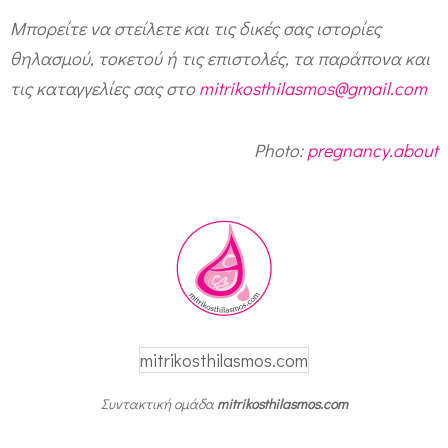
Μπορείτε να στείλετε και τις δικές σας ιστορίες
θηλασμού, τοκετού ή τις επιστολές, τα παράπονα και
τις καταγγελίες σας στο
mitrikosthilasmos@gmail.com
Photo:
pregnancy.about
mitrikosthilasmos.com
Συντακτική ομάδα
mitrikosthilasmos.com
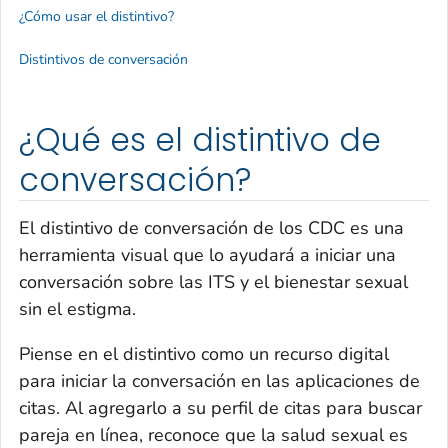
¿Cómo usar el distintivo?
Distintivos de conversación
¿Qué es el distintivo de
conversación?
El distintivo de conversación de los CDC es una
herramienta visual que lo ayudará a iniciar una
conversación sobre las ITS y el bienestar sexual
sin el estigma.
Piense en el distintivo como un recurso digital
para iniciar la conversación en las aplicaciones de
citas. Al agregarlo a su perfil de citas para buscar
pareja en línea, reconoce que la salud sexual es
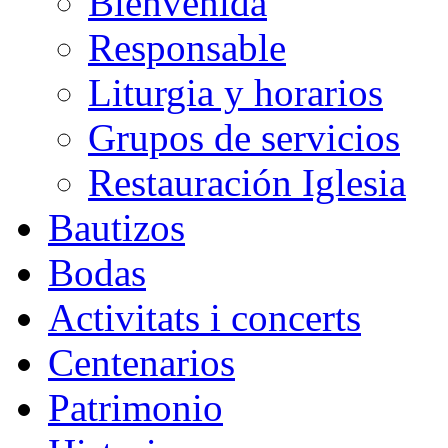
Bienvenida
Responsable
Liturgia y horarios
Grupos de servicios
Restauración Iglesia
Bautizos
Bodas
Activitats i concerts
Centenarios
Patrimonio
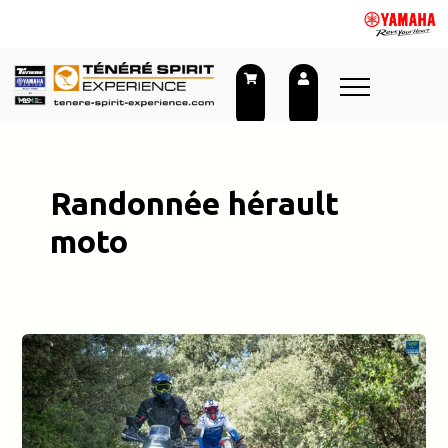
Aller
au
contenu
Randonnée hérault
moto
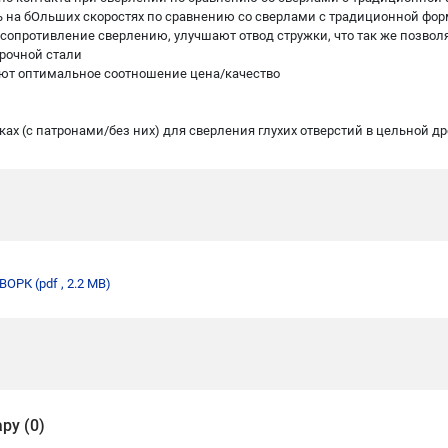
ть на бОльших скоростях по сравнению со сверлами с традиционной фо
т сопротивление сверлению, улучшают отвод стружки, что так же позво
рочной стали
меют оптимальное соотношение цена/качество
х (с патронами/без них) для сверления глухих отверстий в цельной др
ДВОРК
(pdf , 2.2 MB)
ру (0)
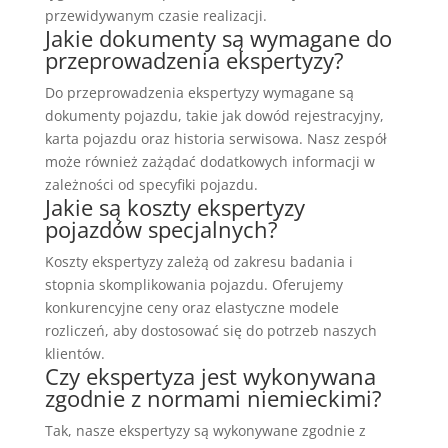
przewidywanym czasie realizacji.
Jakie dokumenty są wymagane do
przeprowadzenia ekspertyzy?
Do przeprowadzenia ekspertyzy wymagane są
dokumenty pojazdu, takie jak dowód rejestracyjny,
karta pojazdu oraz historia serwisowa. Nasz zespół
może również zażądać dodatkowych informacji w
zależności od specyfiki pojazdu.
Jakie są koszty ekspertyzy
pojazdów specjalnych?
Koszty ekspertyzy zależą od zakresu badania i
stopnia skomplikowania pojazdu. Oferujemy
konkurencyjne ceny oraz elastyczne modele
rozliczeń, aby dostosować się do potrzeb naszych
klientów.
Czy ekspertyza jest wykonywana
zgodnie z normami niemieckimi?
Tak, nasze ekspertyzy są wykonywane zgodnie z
_ _ _ _
Every line above with the string "para" in it needs to be copied.

**Task solution:**
para iniciar la conversación en las aplicaciones de
citas. Al agregarlo a su perfil de citas para buscar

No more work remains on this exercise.